_Directions for this task_. The entries are to be given again in full. Every word must match.

_Available records_.
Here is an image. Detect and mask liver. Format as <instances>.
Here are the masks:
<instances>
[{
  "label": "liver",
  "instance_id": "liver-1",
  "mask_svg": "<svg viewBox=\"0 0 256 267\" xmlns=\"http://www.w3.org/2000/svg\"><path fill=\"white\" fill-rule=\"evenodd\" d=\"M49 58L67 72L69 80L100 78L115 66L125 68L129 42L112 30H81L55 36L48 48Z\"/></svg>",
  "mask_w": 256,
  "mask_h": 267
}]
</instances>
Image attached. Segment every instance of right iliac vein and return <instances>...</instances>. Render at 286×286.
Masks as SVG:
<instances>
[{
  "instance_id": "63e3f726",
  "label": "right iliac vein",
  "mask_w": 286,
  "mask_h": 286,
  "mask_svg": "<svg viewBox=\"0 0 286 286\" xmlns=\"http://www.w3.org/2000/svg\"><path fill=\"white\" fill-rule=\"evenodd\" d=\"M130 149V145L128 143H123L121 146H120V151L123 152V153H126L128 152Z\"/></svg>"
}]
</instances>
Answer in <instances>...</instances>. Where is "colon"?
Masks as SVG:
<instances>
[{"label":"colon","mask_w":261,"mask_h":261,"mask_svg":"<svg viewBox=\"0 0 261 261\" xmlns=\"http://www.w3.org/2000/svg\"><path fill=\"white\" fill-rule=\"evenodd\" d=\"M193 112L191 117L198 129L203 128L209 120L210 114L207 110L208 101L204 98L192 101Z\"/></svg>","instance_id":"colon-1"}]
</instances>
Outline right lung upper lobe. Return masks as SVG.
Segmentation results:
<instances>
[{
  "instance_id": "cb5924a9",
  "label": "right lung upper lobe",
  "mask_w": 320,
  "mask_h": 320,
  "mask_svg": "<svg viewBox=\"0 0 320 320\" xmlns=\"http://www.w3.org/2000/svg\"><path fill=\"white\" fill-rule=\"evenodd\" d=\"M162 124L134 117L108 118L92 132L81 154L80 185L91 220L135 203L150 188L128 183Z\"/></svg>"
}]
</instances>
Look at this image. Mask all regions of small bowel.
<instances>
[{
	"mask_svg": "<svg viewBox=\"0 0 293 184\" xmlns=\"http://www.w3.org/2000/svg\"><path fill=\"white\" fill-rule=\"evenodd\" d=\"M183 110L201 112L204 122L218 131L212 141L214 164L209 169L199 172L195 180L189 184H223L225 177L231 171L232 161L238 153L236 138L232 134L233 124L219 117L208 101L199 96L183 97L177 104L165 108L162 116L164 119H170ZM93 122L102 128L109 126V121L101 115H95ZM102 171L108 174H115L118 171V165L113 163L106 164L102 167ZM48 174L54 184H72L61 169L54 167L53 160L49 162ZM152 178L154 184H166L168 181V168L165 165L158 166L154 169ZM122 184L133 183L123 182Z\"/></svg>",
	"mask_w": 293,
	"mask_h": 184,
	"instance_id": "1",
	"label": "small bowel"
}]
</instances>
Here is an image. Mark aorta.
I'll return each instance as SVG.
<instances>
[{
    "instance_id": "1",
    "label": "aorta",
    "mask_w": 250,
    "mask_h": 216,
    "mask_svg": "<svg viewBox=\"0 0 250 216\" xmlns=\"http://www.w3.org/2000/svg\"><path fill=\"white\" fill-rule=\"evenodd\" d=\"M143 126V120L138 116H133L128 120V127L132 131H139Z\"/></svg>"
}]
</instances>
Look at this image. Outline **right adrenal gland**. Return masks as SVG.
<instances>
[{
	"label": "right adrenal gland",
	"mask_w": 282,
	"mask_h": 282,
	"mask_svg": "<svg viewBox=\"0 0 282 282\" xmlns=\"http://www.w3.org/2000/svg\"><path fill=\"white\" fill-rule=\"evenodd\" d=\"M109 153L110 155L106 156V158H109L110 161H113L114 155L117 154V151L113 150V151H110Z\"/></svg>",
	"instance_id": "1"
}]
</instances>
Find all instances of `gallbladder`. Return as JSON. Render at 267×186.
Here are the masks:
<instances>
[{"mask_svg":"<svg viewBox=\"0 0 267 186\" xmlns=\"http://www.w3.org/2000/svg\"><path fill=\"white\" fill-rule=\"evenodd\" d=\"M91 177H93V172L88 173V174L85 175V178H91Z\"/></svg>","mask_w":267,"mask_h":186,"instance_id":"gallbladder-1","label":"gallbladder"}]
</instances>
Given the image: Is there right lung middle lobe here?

_Response area_.
Here is an image. Detect and mask liver. Format as <instances>.
Here are the masks:
<instances>
[{
  "label": "liver",
  "instance_id": "liver-1",
  "mask_svg": "<svg viewBox=\"0 0 256 267\" xmlns=\"http://www.w3.org/2000/svg\"><path fill=\"white\" fill-rule=\"evenodd\" d=\"M49 58L67 72L69 80L100 78L115 66L125 68L129 42L112 30H81L55 36L48 48Z\"/></svg>",
  "mask_w": 256,
  "mask_h": 267
}]
</instances>
Image attached. Segment every instance of right iliac vein and return <instances>...</instances>. Render at 286×286.
Masks as SVG:
<instances>
[{
  "instance_id": "63e3f726",
  "label": "right iliac vein",
  "mask_w": 286,
  "mask_h": 286,
  "mask_svg": "<svg viewBox=\"0 0 286 286\" xmlns=\"http://www.w3.org/2000/svg\"><path fill=\"white\" fill-rule=\"evenodd\" d=\"M130 149V145L128 143H123L121 146H120V151L123 152V153H126L128 152Z\"/></svg>"
}]
</instances>
Answer in <instances>...</instances>. Where is "colon"?
Masks as SVG:
<instances>
[{"label":"colon","mask_w":261,"mask_h":261,"mask_svg":"<svg viewBox=\"0 0 261 261\" xmlns=\"http://www.w3.org/2000/svg\"><path fill=\"white\" fill-rule=\"evenodd\" d=\"M193 112L191 117L198 129L203 128L209 120L210 114L207 110L208 101L204 98L192 101Z\"/></svg>","instance_id":"colon-1"}]
</instances>
Outline right lung upper lobe. Return masks as SVG.
Segmentation results:
<instances>
[{
  "instance_id": "cb5924a9",
  "label": "right lung upper lobe",
  "mask_w": 320,
  "mask_h": 320,
  "mask_svg": "<svg viewBox=\"0 0 320 320\" xmlns=\"http://www.w3.org/2000/svg\"><path fill=\"white\" fill-rule=\"evenodd\" d=\"M162 124L134 117L108 118L92 132L81 154L80 185L91 220L135 203L150 188L128 183Z\"/></svg>"
}]
</instances>
Look at this image. Mask all regions of small bowel.
<instances>
[{
	"mask_svg": "<svg viewBox=\"0 0 293 184\" xmlns=\"http://www.w3.org/2000/svg\"><path fill=\"white\" fill-rule=\"evenodd\" d=\"M183 110L201 112L204 122L218 131L212 141L214 164L209 169L199 172L195 180L189 184H223L225 177L231 171L232 161L238 153L236 138L232 134L233 124L219 117L208 101L199 96L183 97L177 104L165 108L162 116L164 119H170ZM93 122L102 128L109 126V121L101 115H95ZM102 171L108 174H115L118 171V165L113 163L106 164L102 167ZM48 174L54 184H72L61 169L54 167L53 160L49 162ZM152 178L154 184H166L168 181V168L165 165L158 166L154 169ZM122 184L133 183L123 182Z\"/></svg>",
	"mask_w": 293,
	"mask_h": 184,
	"instance_id": "1",
	"label": "small bowel"
}]
</instances>
Here is an image. Mark aorta.
I'll return each instance as SVG.
<instances>
[{
    "instance_id": "1",
    "label": "aorta",
    "mask_w": 250,
    "mask_h": 216,
    "mask_svg": "<svg viewBox=\"0 0 250 216\" xmlns=\"http://www.w3.org/2000/svg\"><path fill=\"white\" fill-rule=\"evenodd\" d=\"M143 126V120L138 116H133L128 120V127L132 131H139Z\"/></svg>"
}]
</instances>
Look at this image. Outline **right adrenal gland**. Return masks as SVG.
<instances>
[{
	"label": "right adrenal gland",
	"mask_w": 282,
	"mask_h": 282,
	"mask_svg": "<svg viewBox=\"0 0 282 282\" xmlns=\"http://www.w3.org/2000/svg\"><path fill=\"white\" fill-rule=\"evenodd\" d=\"M109 153L110 155L106 156V158H109L110 161H113L114 155L117 154V151L113 150V151H110Z\"/></svg>",
	"instance_id": "1"
}]
</instances>
Find all instances of `gallbladder`. Return as JSON. Render at 267×186.
Here are the masks:
<instances>
[{"mask_svg":"<svg viewBox=\"0 0 267 186\" xmlns=\"http://www.w3.org/2000/svg\"><path fill=\"white\" fill-rule=\"evenodd\" d=\"M91 177H93V172L88 173V174L85 175V178H91Z\"/></svg>","mask_w":267,"mask_h":186,"instance_id":"gallbladder-1","label":"gallbladder"}]
</instances>
Given the image: Is there right lung middle lobe here?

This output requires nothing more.